LtRt is a L C R S ( left center right and mono surround ) mix that is encoded down to a , and i’m going to use this very loosely, “stereo” mix. The “stereo” mix is really the four tracks encoded to 2 tracks. Then upon playback the LtRt can be heard in just plain mono or stereo or decoded back to L C R S. LtRt or Dolby Surround was the first of Dolby’s multichannel film format. ( 1980 something ) The encoded file fits nicely on VHS or other 2 track device and then you get surround off of these 2 track systems.
The encoding process relies heavily on phase to encode and decode the positional information within the mix.

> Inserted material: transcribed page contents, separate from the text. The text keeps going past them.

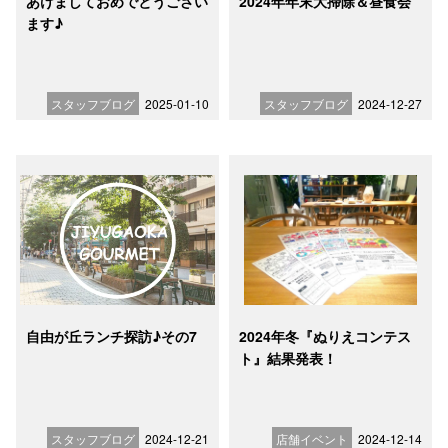
あけましておめでとうござい
2024年年末大掃除＆昼食会
ます♪
スタッフブログ
2025-01-10
スタッフブログ
2024-12-27
自由が丘ランチ探訪♪その7
2024年冬『ぬりえコンテス
ト』結果発表！
スタッフブログ
2024-12-21
店舗イベント
2024-12-14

you can use a DOLBY SEU 4 or Dolby DP563 hardware devices to encode LtRt, or you can create an LtRt optical track starting with a Dolby DMU or LtRt files… You can use the DOLBY surround tools in protools to create LtRt ( both encode and decode )…
remember that an LtRt track is just analog audio vs an AC3 or Dolby-E encode which is a digital bit stream. You can create an AC3 encode using only L C R S very similar to an LtRt for DVDs with A-Pack or other AC3 encoder, but again it will create a digital bit stream, not an analog audio file.
to mix… just mix in L C R S… paying close attention to any coupling or phase issues with similar materials in multiple speakers… music, ambience etc. then downmix to LtRt and LoRo and mono checking each for positing of material. When mixing you can use the Dolby Surround tools to create 2 stereo aux tracks with the encoder on them Master( L,R ) slave( C,S ) and them place the decoder (master, slave) after the Encoder so that you can monitor thru the encoder/decoder and simply hit a button to hear whats going on in LCRS, LR, mono… the details will become obvious when you look at the software plugins…
cheers
geo
PS: i think today the whole this is called DOLBY ANALOG by Dolby… sorry I haven’t had my morning coffee so this reply is a little disjointed..
cheers
geo
some additional from Neil Wilkes across the pond…
There is Dolby ProLogic and Dolby ProLogic II, which are utterly different systems despite the incremental naming protocol – DPL has dual mono rear channels & feeds the same information to both Ls & Rs and DPL II uses proper separate Ls/Rs where available. In addition, all DPL II en/decoders are fully backwards compatible with the earlier systems.
SRS Circle Surround is also a Matrix Lt/Rt technology.
Lt/Rt is basically a generic term taken to mean any multichannel mix that is matrixed down into a stereo compliant stream & will play back on a stereo system, but if the stream is fed through the correct decoder you will get the surround mix back out of it.
There are Pros & Cons to this.
Pros -
1 – you get to supply a single stream that will play back in stereo if no surround setup is present.
2 – It is widely used in TV/Broadcast.
3 – You can even take the Lt/Rt stream & further reduce to AC3 (Dolby Digital) as long as you set the metadata flag (in a soft encoder) or push the switch/button (in a hardware encoder) for “Dolby Surround Encoded”
Cons -
1 – It is a compromise for both types. If you start with a fully discrete 5.1 mix, then it will *not* sound the same when decoded again. Neither will the stereo mix be as good as one that was especially mixed for stereo.
2 – It’s a matrix system – not discrete – and as Georgia points out there are all manner of possible pitfalls involved.
3 – It makes delivering an M&E mix much more complex as you would need to completely reset the encoder resulting in a vastly different sounding mix on a dubbed language version.
When I have to deliver an Lt/Rt stream I use a VST plugin en/decoder so that switching between the various modes is extremely easy (source/encoded/decoded).
A good place to start research on this is at the Dolby Labs technical library where you will find a lot of helpful material.